A branch of Scotiabank is pictured in downtown Toronto on Tuesday, April 10, 2018. THE CANADIAN PRESS/Chris Young

Scotiabank reports $1.3B Q3 profit, provisions for credit losses climb

TORONTO — Bank of Nova Scotia’s profit was weighed down in its latest quarter by mounting provisions for bad loans and its Latin American operations.

The Toronto-based bank revealed Tuesday that its third-quarter profit slipped to $1.30 billion from $1.98 billion a year ago, while its provisions for credit losses totalled $2.18 billion for the quarter, up from $713 million in the year prior and $1.85 billion last quarter.

“We know that structural damage has been done to the economy. It’s going to require a lot of quarters of clean up from here, but we do view this quarter’s PCL as our high-water mark,” Daniel Moore, the bank’s chief risk officer, told a conference call with financial analysts.

“We see it decline substantially from here, and we’re well provisioned on the balance sheet to cover our current estimate of future net write-offs.”

His remarks came as the bank said its profit amounted to $1.04 per diluted share for the quarter ended July 31 compared with $1.50 per diluted share a year earlier.

Revenue totalled $7.73 billion, up from $7.66 billion in the same quarter last year.

On an adjusted basis, Scotiabank says it earned $1.04 per diluted share in the quarter, down from an adjusted profit of $1.88 per share in the same quarter last year.

Analysts on average had expected an adjusted profit of $1.11 per share, according to financial markets data firm Refinitiv.

The bank was “significantly” impacted by operations in its Latin American markets, which were late to experience the spread of COVID-19, executives said.

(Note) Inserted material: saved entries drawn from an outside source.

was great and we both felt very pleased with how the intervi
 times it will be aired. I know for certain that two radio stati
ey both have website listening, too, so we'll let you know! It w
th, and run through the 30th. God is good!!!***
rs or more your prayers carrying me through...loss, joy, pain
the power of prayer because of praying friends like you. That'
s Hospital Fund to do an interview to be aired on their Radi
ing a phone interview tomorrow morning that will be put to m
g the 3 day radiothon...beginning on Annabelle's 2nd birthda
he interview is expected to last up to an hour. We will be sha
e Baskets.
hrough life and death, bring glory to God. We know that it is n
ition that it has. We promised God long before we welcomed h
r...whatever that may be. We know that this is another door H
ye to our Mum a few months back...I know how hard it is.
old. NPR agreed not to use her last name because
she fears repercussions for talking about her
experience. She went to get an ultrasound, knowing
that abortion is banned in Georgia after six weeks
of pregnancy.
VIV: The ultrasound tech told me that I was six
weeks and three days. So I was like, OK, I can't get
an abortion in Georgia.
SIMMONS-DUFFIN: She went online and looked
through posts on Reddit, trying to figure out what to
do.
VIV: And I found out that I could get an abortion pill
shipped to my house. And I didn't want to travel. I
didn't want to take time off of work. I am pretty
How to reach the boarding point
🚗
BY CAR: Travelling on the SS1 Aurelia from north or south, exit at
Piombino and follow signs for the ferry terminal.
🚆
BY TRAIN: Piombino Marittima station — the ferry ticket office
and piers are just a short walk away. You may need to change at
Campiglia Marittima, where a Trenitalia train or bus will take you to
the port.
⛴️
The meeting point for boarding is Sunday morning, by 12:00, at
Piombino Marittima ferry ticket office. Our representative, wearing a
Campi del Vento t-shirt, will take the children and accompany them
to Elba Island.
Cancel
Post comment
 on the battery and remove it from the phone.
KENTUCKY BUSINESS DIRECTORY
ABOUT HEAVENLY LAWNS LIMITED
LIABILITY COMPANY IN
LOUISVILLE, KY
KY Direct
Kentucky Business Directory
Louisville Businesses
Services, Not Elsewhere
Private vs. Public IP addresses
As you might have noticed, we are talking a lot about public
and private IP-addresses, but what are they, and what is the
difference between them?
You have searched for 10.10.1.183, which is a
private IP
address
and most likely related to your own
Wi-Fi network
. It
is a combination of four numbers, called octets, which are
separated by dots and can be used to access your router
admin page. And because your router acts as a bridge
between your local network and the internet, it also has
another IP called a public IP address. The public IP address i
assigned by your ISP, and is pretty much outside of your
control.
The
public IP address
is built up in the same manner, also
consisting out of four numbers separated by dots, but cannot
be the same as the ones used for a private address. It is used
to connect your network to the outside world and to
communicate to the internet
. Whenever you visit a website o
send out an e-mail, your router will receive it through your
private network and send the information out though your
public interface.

Scotiabank’s international banking operations lost $28 million, compared with a profit of $844 million a year ago.

“There is a lag effect, but we are already seeing clear signs that Pacific Alliance countries are in a recovering path and following the positive trend we’re seeing in North America,” said Ignacio Deschamps, the company’s group head of international banking and digital transformation.

He has seen mining exports and copper prices rise above pre-COVID levels in Chile, electricity consumption rebound in Peru and Columbia and manufacturing come back in Mexico.

While countries in the region may have low levels of GDP, they have had active monetary policies to support a recovery from the pandemic, he said.

“In Peru and Chile, for example, governments have allowed workers to disperse up to 25 per cent of their pension in Peru and 10 per cent in Chile, which is a very material support of $20 billion in Chile and $10 billion in Peru that is helping workers,” Deschamps added.

“So overall, there is a lag effect, but we are going to see an improvement.”

Despite the Canadian economy slowly recovering, the bank is also feeling impacts of the pandemic at home.

Scotiabank’s Canadian banking operations reported a profit $429 million in its latest quarter, down from $910 million in the same quarter last year.

The bank’s global wealth management business earned $324 million, up from $306 million in the same quarter last year.

Global banking and markets earned $600 million, up from $374 million a year ago.